We are smack in the middle of summer. What does that mean for us in the Florida panhandle? It's hot, it's humid, mosquitos are out in full force, the garden is producing heavily and we are busy harvesting and preserving food.
I might have been a little ambitious, as we set out earlier this year in expanding the garden and quadrupling it in size. We went from a few raised beds, to doubling up on raised garden beds and adding another 1,000sqft inground garden to the mix.
I thought I could handle it. In case you are wondering how we are managing this large garden, ... we are failing! I might have (insert sarcasm) underestimated how much time I would spend away from home tending to my full-time employment.
We are extremely happy that the garden is producing, despite our shortcomings this year.
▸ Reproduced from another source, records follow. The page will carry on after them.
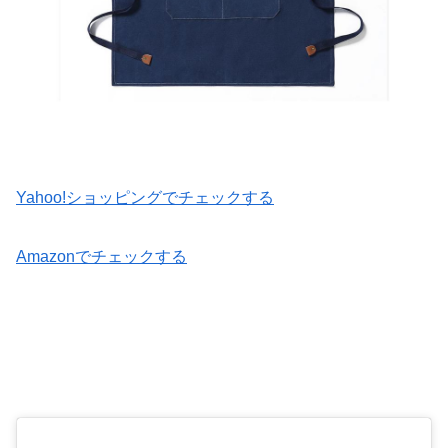
Yahoo!ショッピングでチェックする
Amazonでチェックする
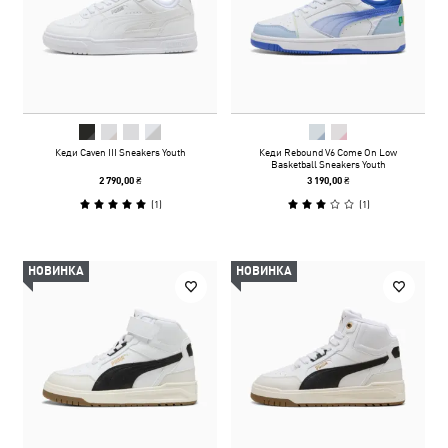
Кеди Caven III Sneakers Youth
Кеди Rebound V6 Come On Low
Basketball Sneakers Youth
2 790,00 ₴
3 190,00 ₴
(
1
)
(
1
)
НОВИНКА
НОВИНКА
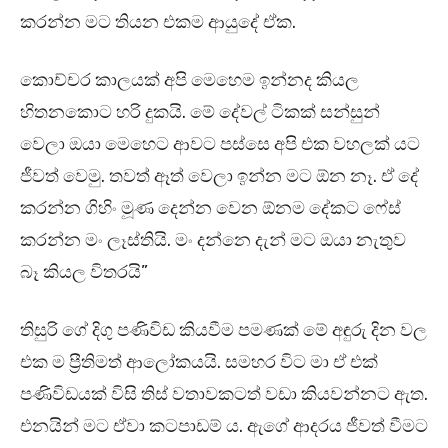
කරන්න මට තියන එකම ආයුදේ ඒක.
කොච්චර කාලයක් අපි මෙහෙම ඉන්නද කියල
හිතනකොට හරි දුකයි. මේ දේවල් ටිකක් සන්සුන්
වෙලා ඔයා මෙහෙට ආවට පස්සෙ අපි එක වහලක් යට
ජීවත් වෙමු. තවත් ඈත් වෙලා ඉන්න මට ඕන නෑ. ඒ දේ
කරන්න ගිහිං මූණ දෙන්න වෙන ඕනම දේකට ෆේස්
කරන්න මං ලෑස්තියි. මං දන්නෙ දැන් මට ඔයා නැතුව
බෑ කියල විතරයි”
තිසුරි ගේ දිගු පණිවිඩ කියවීම පමණක් මේ අඳුරු දින වල
එක ම ප්‍රීතිමත් ආලෝකයයි. සමහර විට මා ඒ එක්
පණිවිඩයක් විසි තිස් වතාවකටත් වඩා කියවන්නට ඇත.
එනයින් මට ඒවා කටපාඩම් ය. ඇගේ ආදරය ජීවත් වීමට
Though we've had a few disappointments along the way, we have harvested hundreds of pounds of fresh produce and turned them into shelf-stable groceries through fermentation, pickling, and canning.
Being in the Florida Panhandle, we are technically zoned as 8b as per USDA growing zone. This is due to us being a bit further in-land and roughly 30 minutes North of the Gulf of Mexico. The nearest bigger city is Pensacola, which is growing zone 9a, due to it sitting right at the Gulf.
Dealing with heat and humidity during the hot summer months, and a fairly mild winter, we do get 2 growing seasons. If we had a greenhouse or high tunnel, this could easily be expanded to growing 24/7 & all year long. We do not have such additions yet here at the homestead and have to adjust and deal with whatever Mother Nature throws our way.
In 2022 this meant the weather remaining cooler then normal for longer, followed by extreme heat and draught, followed by torrential downpours daily for weeks at a time, followed by extreme heat again. Let me just tell you, my garden did not appreciate it. My tomatoes least of all, which resulted in an insulting tomato harvest this year and some hypothetical tears shed.
If I learned one thing about gardening in the last two years I've actively gardened, it's that things don't always work out the way you would like them to or how you had planned them out. I still have enough tomato sauce and spaghetti sauce from my harvest last year to last a while longer. Worst case scenario I'll give another local farmer some business buying tomatoes off them for my homemade sauces and ketchup.
The tomotoes may not have worked out well this year, but I'm pretty sure we have enough pickles for us, extended family and friends to last for a long time!